I don't like heat actually, but I love air conditioning.
If I have it when I'm working on the heat, it'll feel even better because of the I'm
hot and then I'm like, ah, the relief.
It's like a sauna.
You go, you go in and out when you, yeah.
I'm not going to lie.
I've thought about that before.
When I was a teenager, I once, my dad built muzzleloader rifles.
So he worked with someone that had like a garage blacksmithing setup.
He forged the barrels and like had a big drill press to like bore out the long barrels for
muzzleloader rifles and like had some woodworking things.
I loved that workshop.
I think everyone yearns for the garage workshop.
I don't know about blacksmithing, but Amy has like a big kiln and those things are get up to like
basically blacksmith forge temperatures.
And so the idea of having that in your garage and or in a workshop that you have is not crazy.
It's it's not crazy.
And it's really actually kind of cool. The idea of just
like being able to do that shit, working with metal and the same thing with 3d printing is like
the big barrier of accessibility, like being able to make things out of metal, having a big CNC
machine, you know, having metal 3d printers and stuff like that. They're huge barriers to entry
forging metal in general is still like a crazy-
We were just watching a video the other night about this big metal fabrication factory and
smelter in Korea and watching all the stuff. There was some crazy shit.
I thought it was like they were opening up a portal to hell because they were at the big thing,
they put all the scrap metal in, they light the furnace, and then they start sticking this massive
like telephone pole-sized pillar in it,
and it's like shooting light as if there is a portal, like, Stargate Atlantis opened up inside there,
and it's just like, the ceiling is just
BWAH BWAH BWAH BWAH BWAH BWAH
It was insane, the amount of energy that goes into it. You couldn't have that in your- in your home.
But, blacksmithing, I'm gonna put it on there, I'm- that's a good one.
And I think we're gonna close with that suggestion.
My future hyperfixation is in this list. I have Vorpreg on here, but that's a that's
that's a minus point. It's still on there. If we're spinning a wheel that has to be on
the wheel and 2d printers use ink not ink. Bobby got points for Bob's Fridge Part 2,
Big Fridge Sale, God's Hour, Metmo, Marbula 1, and 3D printing. You got points for all those. Wade, you got points for Flushjob,
Westchester Hanabi, fucking dinosaurs not falling for it points, Battlebot, and blacksmithing.
So if you count up just the additive points, you're neck and neck. Yes! However,
Wade, you lost a point for Ankh, you lost a point for Ink,
you lost a point for Vorpreg.
Even though that's on the list of hyper fixation, that is um...
Which he might choose. I feel like if he chooses it, you should get that point back.
I should, yeah. I'll give a bonus point to one I pick, and if you've been to the score...
I don't know if that's gonna...
Don't call it a comeback, baby.
Yeah, let's see. Alright, so we got Met metmo I don't think that has the depth required. So I'm checking that out warp reg. I'm just gonna
Whoa, whoa, it was on the list. You can't just choose mark. You need a wheel. Oh am I putting did I say that?

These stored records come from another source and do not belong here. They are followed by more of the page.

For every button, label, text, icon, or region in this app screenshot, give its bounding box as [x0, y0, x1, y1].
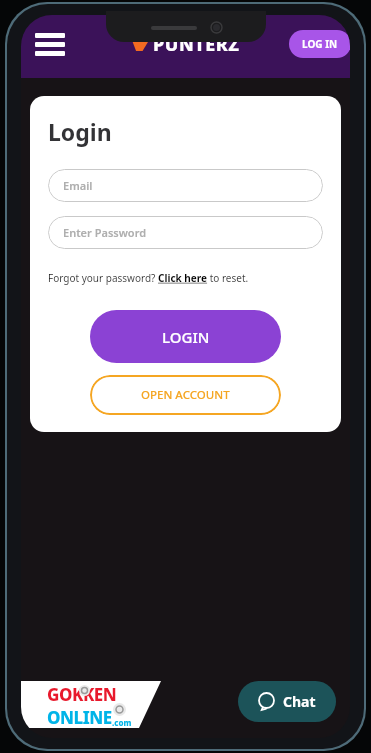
button[interactable]: LOG IN	[289, 30, 350, 58]
staticText: ONLINE	[47, 706, 112, 729]
staticText: OPEN ACCOUNT	[141, 387, 230, 403]
button[interactable]: LOGIN	[90, 310, 281, 363]
button[interactable]: Menu	[29, 26, 71, 63]
staticText: Login	[48, 116, 112, 147]
staticText: .com	[112, 717, 132, 728]
button[interactable]: Enter Password	[48, 216, 323, 249]
button[interactable]: OPEN ACCOUNT	[90, 375, 281, 415]
button[interactable]: Gokken Online	[21, 681, 161, 728]
staticText: Email	[63, 178, 93, 193]
staticText: Enter Password	[63, 225, 147, 240]
staticText: Chat	[283, 692, 316, 711]
staticText: GOKKEN	[47, 683, 117, 706]
button[interactable]: Email	[48, 169, 323, 202]
staticText: PUNTERZ	[153, 32, 240, 57]
staticText: Forgot your password? Click here to rese…	[48, 271, 249, 285]
staticText: LOG IN	[302, 37, 338, 51]
staticText: LOGIN	[162, 327, 210, 347]
button[interactable]: Chat	[238, 681, 336, 722]
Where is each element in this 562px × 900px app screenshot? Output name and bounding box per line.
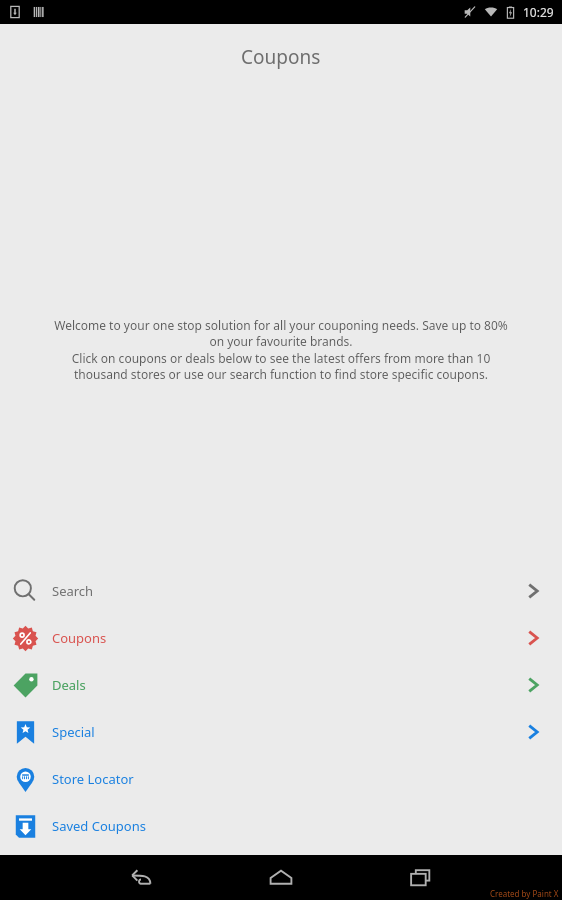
button[interactable]: Coupons xyxy=(0,614,562,661)
button[interactable]: Deals xyxy=(0,661,562,708)
button[interactable]: Special xyxy=(0,708,562,755)
staticText: Coupons xyxy=(52,629,107,647)
staticText: Search xyxy=(52,582,94,600)
button[interactable]: Back xyxy=(119,856,163,900)
button[interactable]: Recent apps xyxy=(399,856,443,900)
staticText: Store Locator xyxy=(52,770,134,788)
button[interactable]: Saved Coupons xyxy=(0,802,562,849)
staticText: Deals xyxy=(52,676,86,694)
staticText: Saved Coupons xyxy=(52,817,146,835)
staticText: Special xyxy=(52,723,95,741)
staticText: Welcome to your one stop solution for al… xyxy=(52,317,510,350)
staticText: 10:29 xyxy=(523,4,554,20)
staticText: Click on coupons or deals below to see t… xyxy=(52,350,510,383)
button[interactable]: Search xyxy=(0,567,562,614)
button[interactable]: Store Locator xyxy=(0,755,562,802)
staticText: Coupons xyxy=(241,44,321,70)
staticText: Created by Paint X xyxy=(490,888,559,899)
button[interactable]: Home xyxy=(259,856,303,900)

No, you did not say that wait, just trying to start harvest a win out of an absolute tragedy right now
to start harvest a win out of an absolute tragedy right now alright let me let me let me put his alright I'll put a wheel on it
oh boy okay well
alright okay
that plus one point will make all the difference for me
Wade loses by over double score
WHEEL
alright so I'm gonna share the wheel here and this will be my hyperfixation from here on till forever
I know which one I'm really really hoping for This will be my hyper fixation from here on till forever.

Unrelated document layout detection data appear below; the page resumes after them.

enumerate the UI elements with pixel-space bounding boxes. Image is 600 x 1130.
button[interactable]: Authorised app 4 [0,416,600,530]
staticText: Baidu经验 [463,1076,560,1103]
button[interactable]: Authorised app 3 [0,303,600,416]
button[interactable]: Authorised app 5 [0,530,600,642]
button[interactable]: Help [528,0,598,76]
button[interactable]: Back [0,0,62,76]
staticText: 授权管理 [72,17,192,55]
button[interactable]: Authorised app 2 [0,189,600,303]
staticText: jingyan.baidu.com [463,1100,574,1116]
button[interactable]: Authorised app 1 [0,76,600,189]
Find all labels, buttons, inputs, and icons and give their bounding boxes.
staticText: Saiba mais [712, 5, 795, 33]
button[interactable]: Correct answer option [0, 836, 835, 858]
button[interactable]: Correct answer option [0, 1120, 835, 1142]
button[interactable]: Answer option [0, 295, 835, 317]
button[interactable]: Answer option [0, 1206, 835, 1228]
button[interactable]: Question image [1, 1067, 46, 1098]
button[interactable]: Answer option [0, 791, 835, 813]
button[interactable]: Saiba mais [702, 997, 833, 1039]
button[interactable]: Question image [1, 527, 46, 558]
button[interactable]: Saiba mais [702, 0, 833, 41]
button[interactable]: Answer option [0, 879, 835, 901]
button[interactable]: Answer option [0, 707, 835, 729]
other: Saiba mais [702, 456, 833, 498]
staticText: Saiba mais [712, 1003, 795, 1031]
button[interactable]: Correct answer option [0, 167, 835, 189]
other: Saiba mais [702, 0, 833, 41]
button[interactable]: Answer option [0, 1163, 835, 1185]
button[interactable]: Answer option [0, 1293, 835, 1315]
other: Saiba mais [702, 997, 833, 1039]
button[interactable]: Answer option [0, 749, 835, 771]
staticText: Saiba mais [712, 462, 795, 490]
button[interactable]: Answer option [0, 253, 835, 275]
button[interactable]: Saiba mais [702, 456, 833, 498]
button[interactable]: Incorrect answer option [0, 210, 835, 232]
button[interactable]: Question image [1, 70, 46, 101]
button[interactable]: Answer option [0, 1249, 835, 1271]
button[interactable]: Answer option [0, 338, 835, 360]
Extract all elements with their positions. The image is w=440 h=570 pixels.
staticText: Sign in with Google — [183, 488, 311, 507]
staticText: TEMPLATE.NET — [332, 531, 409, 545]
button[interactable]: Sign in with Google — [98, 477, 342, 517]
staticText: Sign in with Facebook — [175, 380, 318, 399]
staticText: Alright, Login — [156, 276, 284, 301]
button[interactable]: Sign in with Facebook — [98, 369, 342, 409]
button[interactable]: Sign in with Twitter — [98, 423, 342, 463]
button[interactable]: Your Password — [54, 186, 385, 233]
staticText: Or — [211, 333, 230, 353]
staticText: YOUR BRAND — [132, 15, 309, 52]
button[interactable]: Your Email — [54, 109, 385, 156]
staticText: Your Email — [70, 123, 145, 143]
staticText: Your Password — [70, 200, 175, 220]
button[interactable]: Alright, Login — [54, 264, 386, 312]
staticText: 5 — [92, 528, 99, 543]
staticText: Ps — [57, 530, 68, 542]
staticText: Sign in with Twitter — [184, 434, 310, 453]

I know which one I'm really, really hoping for.
All right. Are you ready? Here we go. Please.
Oh, the most expensive one.
Battlebot! Well, 3D printing depending on how far you go.

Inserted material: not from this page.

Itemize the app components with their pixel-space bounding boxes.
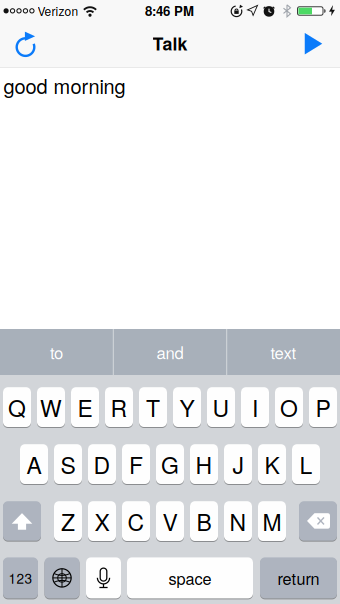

Yeah, they all could be pretty expensive
I gotta admit I am extremely not
Excited about battle bots. Yeah me either
Respend hold on
Fucking cool. All right
All right, well it's the second one you have to choose it you'll get one video that's the episode
Oh, I agree. Thank you everyone. This is the only condition under which I will accept Wade winning. All right
Well, even though technically I picked two of Wade's things
So he gets a point for each one I picked that still doesn't put you up ahead Wade. That's okay, man
Just promise me you won't share any of your new passions with I'm gonna be talking about my passion in every episode small talk from here on out. You're welcome everybody
Thank you, Wade, but congratulations Bob by one point you have eeked out the win
Wade what's how do you feel about this loss? I feel like this was unjust
I should have gotten extra points for I ink and eek
I should have won by double digits, but you know what? That's okay
The real winner is you Mark because you have a great new passion you get to enjoy and I'm excited for you in your future endeavors
Mm-hmm. Mm-hmm. I can't wait to Google this and the real loser is Bob's Thanksgiving meal
That's true. Yep. All of his guests are the real loser
Look the fridge is gonna come tomorrow. Nothing bad can happen. Third fridge is the charm.
Well, it takes 60 hours to cool.
So you can be able to use it in time.
It's gonna be nude on Thanksgiving.
And I would be like,
maybe fridges are supposed to be 48 degrees inside.
Maybe I think wrong things about fridges.
This must be how fridge.
You bought the refrigerator.
You need the refridgerator.
Nah, this is the new food safety standard.
It's still pretty safe.
All right, Bob, what's your winner speech?
Oh, I was really honestly hoping
it would be Marbula 1, just because I enjoy that very much.
And I was hoping the next time,
like I come over to your house,
you'd have like a whole room that's just like marble runs,
and we could just do that instead of whatever
Probably I was coming over to do like film a podcast or something We just do so feel free to do that and also there's a relatively decent chance
I might do that because James would probably enjoy it as much or more than I do no marble one in this house
But we'll see I just someday. I just hope to have access to some of that. It's just exciting
It's an exciting future. That is an exciting future real quick about that'll see. I just, someday I just hope to have access to some of that. It's just exciting. It's an exciting future.
That is an exciting future.
Real quick about that, growing up, I don't know,
I've not seen more marbula ones,
so I don't know exactly what it entails,
but my family had like a custom made wooden
like marble block set where you could like build
your own track to send marbles and stuff down.
That's really cool.
I don't know if we still have it or not,
but we had like a bag of marbles
and we just had this big box of like wooden blocks with holes in them
And you could just build the marble thing and some of them were like open so you could see the marble go through
Some of them were fully sealed. So it's like tunnels. That sounds really cool. It was really awesome. That's good to know
Thank you everybody and thank you for your suggestions
Bob and Wade the luck of the dice has dictated my future but hey, you know, it'll turn over in a few months
I'll be over whatever that is and then I'll be on to the next thing and I've got a list of things to be on
Do next in all honesty is probably gonna be 3d printing because now that you reminded me about it, Bob
I'm looking up the new advancements and I'm like
There's really cool home resin printers now that you can do lots and lots and lots of stuff and then you cure them in UV
And then they're they're basically, you know, solid as steel.
John, by the way, John, he is obsessed with like metal centering.
He's like yearns for the day, but those I think are a little too...
Oh, they're pricey and dangerous because the metal powder, if you breathe it in, you're gonna get lung death. It's very bad.